• TASK OBJECTIVE:
Exactly as written, write out the lines below from the first to the one containing "25 Ottobre 2018", inclusive. Pictures do not belong in the copy.

• ENTRIES SHOWN:
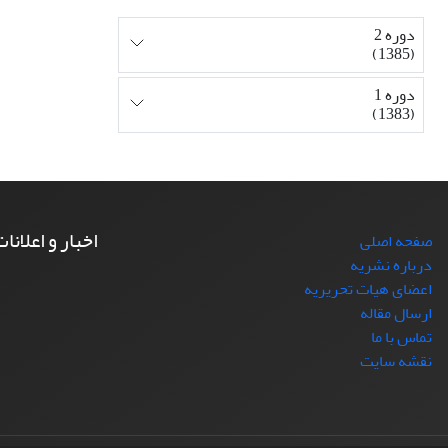
دوره 2
(1385)
دوره 1
(1383)
اخبار و اعلانا
صفحه اصلی
درباره نشریه
اعضای هیات تحریریه
ارسال مقاله
تماس با ما
نقشه سایت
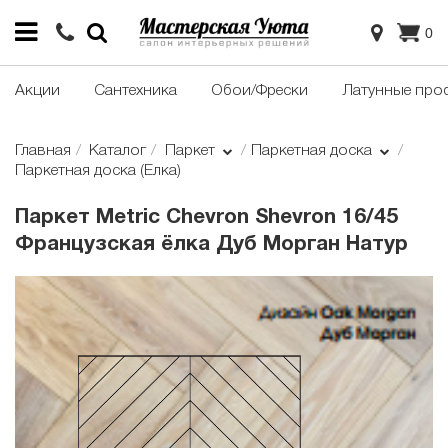
0
Акции
Сантехника
Обои/Фрески
Латунные про
Главная
Каталог
Паркет
Паркетная доска
Паркетная доска (Елка)
Паркет Metric Chevron Shevron 16/45
Французская ёлка Дуб Морган Натур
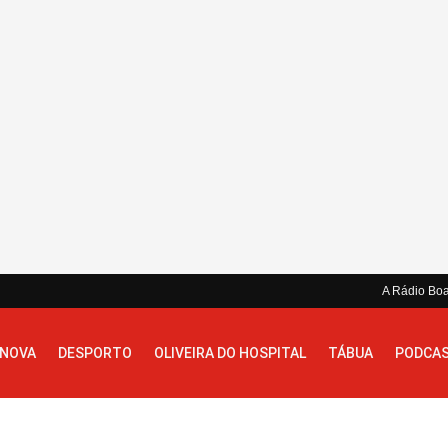
A Rádio Bo
 NOVA
DESPORTO
OLIVEIRA DO HOSPITAL
TÁBUA
PODCA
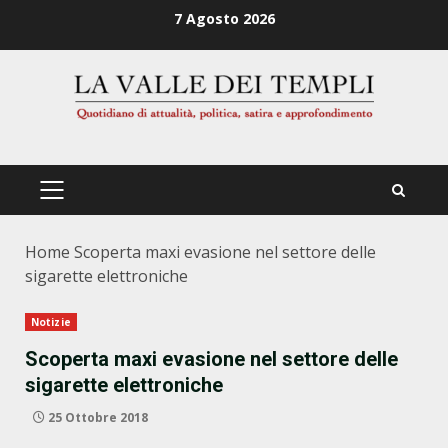
Zum
7 Agosto 2026
Inhalt
springen
PRIMÄRES
MENÜ
Home
Scoperta maxi evasione nel settore delle
sigarette elettroniche
Notizie
Scoperta maxi evasione nel settore delle
sigarette elettroniche
25 Ottobre 2018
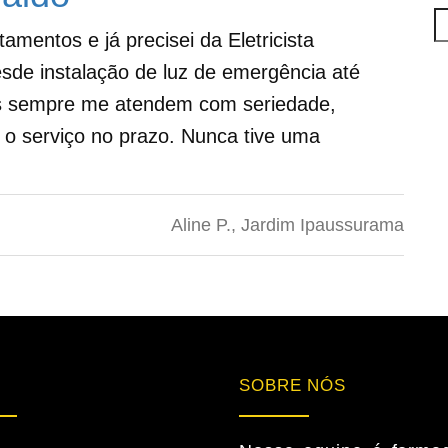
mentos e já precisei da Eletricista
de instalação de luz de emergência até
es sempre me atendem com seriedade,
 o serviço no prazo. Nunca tive uma
Aline P., Jardim Ipaussurama
SOBRE NÓS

• ANSWER SPACE:
دوره 2
(1385)
دوره 1
(1383)
اخبار و اعلانا
صفحه اصلی
درباره نشریه
اعضای هیات تحریریه
ارسال مقاله
تماس با ما
نقشه سایت
0
Акции
Сантехника
Обои/Фрески
Латунные про
Главная
Каталог
Паркет
Паркетная доска
Паркетная доска (Елка)
Паркет Metric Chevron Shevron 16/45
Французская ёлка Дуб Морган Натур
A Rádio Bo
 NOVA
DESPORTO
OLIVEIRA DO HOSPITAL
TÁBUA
PODCA
Zum
7 Agosto 2026
Inhalt
springen
PRIMÄRES
MENÜ
Home
Scoperta maxi evasione nel settore delle
sigarette elettroniche
Notizie
Scoperta maxi evasione nel settore delle
sigarette elettroniche
25 Ottobre 2018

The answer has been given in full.